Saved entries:
- Opening Delimiter -
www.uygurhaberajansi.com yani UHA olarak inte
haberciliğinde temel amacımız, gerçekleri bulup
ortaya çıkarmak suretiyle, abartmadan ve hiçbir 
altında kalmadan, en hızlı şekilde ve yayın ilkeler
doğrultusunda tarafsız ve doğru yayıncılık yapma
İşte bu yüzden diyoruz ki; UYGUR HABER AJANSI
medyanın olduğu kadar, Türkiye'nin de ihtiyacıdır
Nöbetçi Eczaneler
- Closing Delimiter -
Task goal: Once more, write out all of the entries above exactly.

Answer box:
www.uygurhaberajansi.com yani UHA olarak inte
haberciliğinde temel amacımız, gerçekleri bulup
ortaya çıkarmak suretiyle, abartmadan ve hiçbir 
altında kalmadan, en hızlı şekilde ve yayın ilkeler
doğrultusunda tarafsız ve doğru yayıncılık yapma
İşte bu yüzden diyoruz ki; UYGUR HABER AJANSI
medyanın olduğu kadar, Türkiye'nin de ihtiyacıdır
Nöbetçi Eczaneler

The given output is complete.